Огромный объём энергии души, невероятные знания и навыки, бескомпромиссная жестокость и готовность убивать и умирать — всё это было важно. Но всем этим обладали и шестеро древних магов, за сотни лет жизни успевшие пережить и повидать предостаточно. Однако, несмотря на готовность в любую секунду вступить в смертельный бой, их привычной реальностью были мир и покой. Жизнь на вершине мира, на самом пике, где некому наступить тебе на голову. Родным миром Лазариса была война. Война длиной в шестьдесят лет. Война с великими магами, война с огромными империями, война с самим собой и собственной слабостью, война с теми, кого все остальные считали недосягаемыми богами.
Он никогда не хотел этого, он никогда не просил этого. Его жизнь была простой и незамысловатой: вози туристов и богатеев на багги по пустыне, показывай достопримечательности и чудеса песчаного моря. Но его вырвали из привычной жизни, отправив на вечную войну, которой он, как бы ни пытался, не мог увидеть конца.
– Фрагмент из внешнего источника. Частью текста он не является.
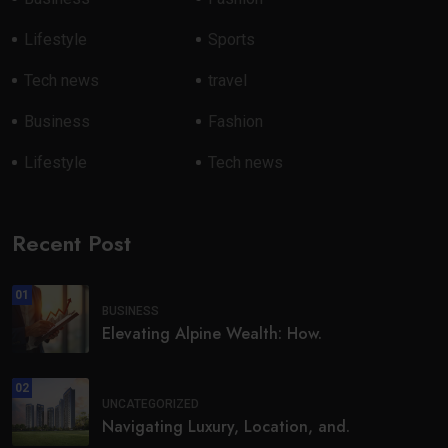
Lifestyle
Sports
Tech news
travel
Business
Fashion
Lifestyle
Tech news
Recent Post
01
BUSINESS
Elevating Alpine Wealth: How.
02
UNCATEGORIZED
Navigating Luxury, Location, and.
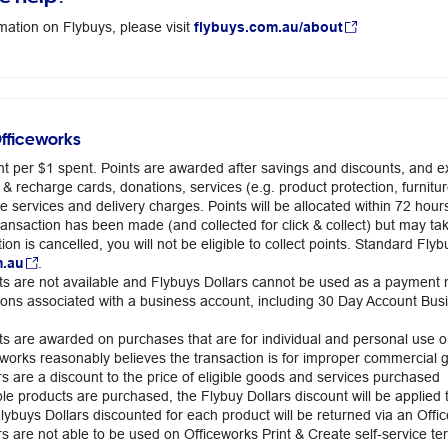
mation on Flybuys, please visit
flybuys.com.au/about
Officeworks
int per $1 spent. Points are awarded after savings and discounts, and ex
 & recharge cards, donations, services (e.g. product protection, furnit
te services and delivery charges. Points will be allocated within 72 hou
 transaction has been made (and collected for click & collect) but may t
ion is cancelled, you will not be eligible to collect points. Standard F
m.au
.
ts are not available and Flybuys Dollars cannot be used as a payment
ions associated with a business account, including 30 Day Account B
ts are awarded on purchases that are for individual and personal use on
works reasonably believes the transaction is for improper commercial g
rs are a discount to the price of eligible goods and services purchased
le products are purchased, the Flybuy Dollars discount will be applied t
Flybuys Dollars discounted for each product will be returned via an Off
s are not able to be used on Officeworks Print & Create self-service ter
Прошло целых шестьдесят лет и эта война стала неотъемлемой его частью, как и его серый костюм-тройка, как и его вечная лёгкая полуулыбка, когда он, сидя в глубоком и мягком кресле, наблюдал за неторопливо текущей вокруг жизнь, думая о чём-то совершенно неведомом, как и любовь к ярким театральным жестам, и шутливые переругивания с Фаустом. Каждый свой день он проводил словно в двух мирах. Первый — обычный, который видели все, с бытовыми вопросами, мелкими спорами обязательными поцелуями дочки на ночь. Во втором же мире, видимом ему одному, реками текла кровь, горами громоздились трупы и сжималась душа от криков и стонов. Он привык к этому, это стало его рутиной и бытом, таким же обжитым и удобным, как для других — вечернее какао и плед.